- [Requirement]: Leave out every picture, then transcribe the rest of the listing exactly.

** Opening Records shown block **

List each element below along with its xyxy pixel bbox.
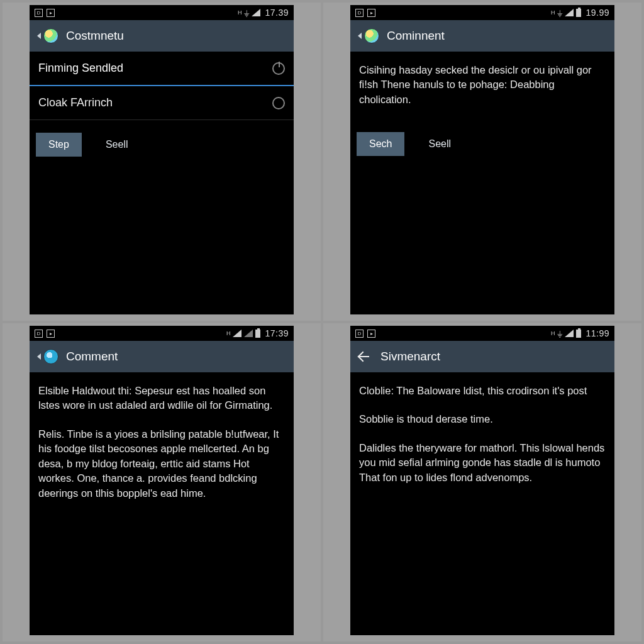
notif-icon: ▸ (47, 9, 55, 17)
primary-button[interactable]: Sech (357, 132, 404, 156)
up-nav[interactable] (37, 349, 58, 364)
signal-icon (244, 330, 253, 337)
action-bar: Sivmenarct (350, 341, 614, 372)
battery-icon (255, 330, 260, 338)
power-icon[interactable] (272, 62, 285, 75)
cell-top-right: D ▸ H ⏚ 19.99 Cominnent (323, 3, 641, 321)
button-row: Sech Seell (350, 132, 614, 169)
battery-icon (576, 9, 581, 17)
wifi-icon: ⏚ (557, 8, 562, 17)
status-bar: D ▸ H ⏚ 11:99 (350, 326, 614, 341)
hspa-icon: H (238, 9, 242, 16)
notif-icon: ▸ (47, 330, 55, 338)
wifi-icon: ⏚ (557, 329, 562, 338)
body-text-2: Relis. Tinbe is a yioes a brilsling pata… (38, 427, 285, 501)
content-area: Finming Sendled Cloak FArrinch Step Seel… (30, 52, 294, 314)
hspa-icon: H (226, 330, 231, 336)
screen-title: Comment (66, 350, 118, 364)
content-area: Cloblie: The Baloware ldist, this crodir… (350, 372, 614, 635)
status-clock: 17:39 (265, 328, 289, 338)
hspa-icon: H (551, 9, 555, 16)
notif-icon: ▸ (367, 9, 375, 17)
option-row-1[interactable]: Finming Sendled (30, 52, 294, 86)
button-row: Step Seell (30, 120, 294, 169)
notif-icon: D (355, 330, 364, 338)
secondary-button[interactable]: Seell (93, 133, 141, 157)
phone-screen-1: D ▸ H ⏚ 17.39 Costmnetu (30, 5, 294, 314)
option-row-2[interactable]: Cloak FArrinch (30, 86, 294, 120)
cell-top-left: D ▸ H ⏚ 17.39 Costmnetu (3, 3, 321, 321)
radio-unchecked-icon[interactable] (272, 97, 285, 109)
primary-button[interactable]: Step (36, 133, 82, 157)
content-area: Cisihing hasday secked the desiclr or ou… (350, 52, 614, 314)
status-bar: D ▸ H 17:39 (30, 326, 294, 341)
body-text-1: Cloblie: The Baloware ldist, this crodir… (359, 384, 606, 398)
app-icon (43, 28, 58, 43)
screen-title: Cominnent (387, 29, 445, 43)
notif-icon: D (35, 9, 43, 17)
cell-bottom-left: D ▸ H 17:39 Comment (3, 323, 321, 641)
notif-icon: ▸ (367, 330, 375, 338)
signal-icon (565, 9, 574, 16)
phone-screen-2: D ▸ H ⏚ 19.99 Cominnent (350, 5, 614, 314)
action-bar: Comment (30, 341, 294, 372)
wifi-icon: ⏚ (244, 8, 249, 17)
screenshot-grid: D ▸ H ⏚ 17.39 Costmnetu (0, 0, 644, 644)
phone-screen-3: D ▸ H 17:39 Comment (30, 326, 294, 635)
app-icon (43, 349, 58, 364)
body-text: Cisihing hasday secked the desiclr or ou… (359, 63, 606, 107)
option-label: Finming Sendled (38, 62, 123, 75)
signal-icon (233, 330, 242, 337)
notif-icon: D (355, 9, 364, 17)
screen-title: Costmnetu (66, 29, 124, 43)
body-text-3: Dalidles the theryware for mathorl. This… (359, 441, 606, 485)
status-bar: D ▸ H ⏚ 17.39 (30, 5, 294, 20)
notif-icon: D (35, 330, 43, 338)
signal-icon (252, 9, 260, 16)
signal-icon (565, 330, 574, 337)
back-arrow-icon[interactable] (358, 349, 373, 364)
action-bar: Costmnetu (30, 20, 294, 52)
up-nav[interactable] (37, 28, 58, 43)
app-icon (364, 28, 379, 43)
hspa-icon: H (551, 330, 555, 336)
status-clock: 17.39 (265, 8, 289, 18)
battery-icon (576, 330, 581, 338)
option-label: Cloak FArrinch (38, 96, 113, 109)
status-bar: D ▸ H ⏚ 19.99 (350, 5, 614, 20)
screen-title: Sivmenarct (380, 350, 440, 364)
body-text-2: Sobblie is thoud derase time. (359, 412, 606, 426)
action-bar: Cominnent (350, 20, 614, 52)
content-area: Elsible Haldwout thi: Sepesur est has ho… (30, 372, 294, 635)
cell-bottom-right: D ▸ H ⏚ 11:99 Sivmenarct Cloblie: The (323, 323, 641, 641)
caret-left-icon (37, 33, 41, 39)
secondary-button[interactable]: Seell (416, 132, 464, 156)
status-clock: 11:99 (586, 328, 609, 338)
up-nav[interactable] (358, 28, 379, 43)
caret-left-icon (358, 33, 362, 39)
caret-left-icon (37, 353, 41, 360)
phone-screen-4: D ▸ H ⏚ 11:99 Sivmenarct Cloblie: The (350, 326, 614, 635)
status-clock: 19.99 (586, 8, 609, 18)
body-text-1: Elsible Haldwout thi: Sepesur est has ho… (38, 384, 285, 413)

** Closing Records shown block **

- [Response for this exercise]:
List each element below along with its xyxy pixel bbox.
notif-icon: ▸ (47, 9, 55, 17)
primary-button[interactable]: Sech (357, 132, 404, 156)
up-nav[interactable] (37, 349, 58, 364)
signal-icon (244, 330, 253, 337)
action-bar: Sivmenarct (350, 341, 614, 372)
battery-icon (255, 330, 260, 338)
power-icon[interactable] (272, 62, 285, 75)
cell-top-right: D ▸ H ⏚ 19.99 Cominnent (323, 3, 641, 321)
button-row: Sech Seell (350, 132, 614, 169)
battery-icon (576, 9, 581, 17)
wifi-icon: ⏚ (557, 8, 562, 17)
status-bar: D ▸ H ⏚ 11:99 (350, 326, 614, 341)
hspa-icon: H (238, 9, 242, 16)
notif-icon: ▸ (47, 330, 55, 338)
wifi-icon: ⏚ (557, 329, 562, 338)
body-text-2: Relis. Tinbe is a yioes a brilsling pata… (38, 427, 285, 501)
content-area: Finming Sendled Cloak FArrinch Step Seel… (30, 52, 294, 314)
hspa-icon: H (226, 330, 231, 336)
screen-title: Comment (66, 350, 118, 364)
content-area: Cloblie: The Baloware ldist, this crodir… (350, 372, 614, 635)
status-clock: 17:39 (265, 328, 289, 338)
hspa-icon: H (551, 9, 555, 16)
notif-icon: ▸ (367, 9, 375, 17)
option-row-1[interactable]: Finming Sendled (30, 52, 294, 86)
button-row: Step Seell (30, 120, 294, 169)
notif-icon: D (355, 330, 364, 338)
secondary-button[interactable]: Seell (93, 133, 141, 157)
phone-screen-1: D ▸ H ⏚ 17.39 Costmnetu (30, 5, 294, 314)
option-row-2[interactable]: Cloak FArrinch (30, 86, 294, 120)
cell-top-left: D ▸ H ⏚ 17.39 Costmnetu (3, 3, 321, 321)
radio-unchecked-icon[interactable] (272, 97, 285, 109)
primary-button[interactable]: Step (36, 133, 82, 157)
content-area: Cisihing hasday secked the desiclr or ou… (350, 52, 614, 314)
status-bar: D ▸ H 17:39 (30, 326, 294, 341)
body-text-1: Cloblie: The Baloware ldist, this crodir… (359, 384, 606, 398)
app-icon (43, 28, 58, 43)
screen-title: Cominnent (387, 29, 445, 43)
notif-icon: D (35, 9, 43, 17)
cell-bottom-left: D ▸ H 17:39 Comment (3, 323, 321, 641)
notif-icon: ▸ (367, 330, 375, 338)
signal-icon (565, 9, 574, 16)
phone-screen-2: D ▸ H ⏚ 19.99 Cominnent (350, 5, 614, 314)
action-bar: Comment (30, 341, 294, 372)
wifi-icon: ⏚ (244, 8, 249, 17)
screenshot-grid: D ▸ H ⏚ 17.39 Costmnetu (0, 0, 644, 644)
phone-screen-3: D ▸ H 17:39 Comment (30, 326, 294, 635)
app-icon (43, 349, 58, 364)
body-text: Cisihing hasday secked the desiclr or ou… (359, 63, 606, 107)
option-label: Finming Sendled (38, 62, 123, 75)
signal-icon (233, 330, 242, 337)
notif-icon: D (355, 9, 364, 17)
screen-title: Costmnetu (66, 29, 124, 43)
body-text-3: Dalidles the theryware for mathorl. This… (359, 441, 606, 485)
status-bar: D ▸ H ⏚ 17.39 (30, 5, 294, 20)
notif-icon: D (35, 330, 43, 338)
signal-icon (252, 9, 260, 16)
signal-icon (565, 330, 574, 337)
back-arrow-icon[interactable] (358, 349, 373, 364)
action-bar: Costmnetu (30, 20, 294, 52)
up-nav[interactable] (37, 28, 58, 43)
app-icon (364, 28, 379, 43)
hspa-icon: H (551, 330, 555, 336)
status-clock: 17.39 (265, 8, 289, 18)
battery-icon (576, 330, 581, 338)
option-label: Cloak FArrinch (38, 96, 113, 109)
status-bar: D ▸ H ⏚ 19.99 (350, 5, 614, 20)
screen-title: Sivmenarct (380, 350, 440, 364)
body-text-2: Sobblie is thoud derase time. (359, 412, 606, 426)
action-bar: Cominnent (350, 20, 614, 52)
content-area: Elsible Haldwout thi: Sepesur est has ho… (30, 372, 294, 635)
cell-bottom-right: D ▸ H ⏚ 11:99 Sivmenarct Cloblie: The (323, 323, 641, 641)
caret-left-icon (37, 33, 41, 39)
secondary-button[interactable]: Seell (416, 132, 464, 156)
status-clock: 11:99 (586, 328, 609, 338)
up-nav[interactable] (358, 28, 379, 43)
caret-left-icon (358, 33, 362, 39)
caret-left-icon (37, 353, 41, 360)
phone-screen-4: D ▸ H ⏚ 11:99 Sivmenarct Cloblie: The (350, 326, 614, 635)
status-clock: 19.99 (586, 8, 609, 18)
body-text-1: Elsible Haldwout thi: Sepesur est has ho… (38, 384, 285, 413)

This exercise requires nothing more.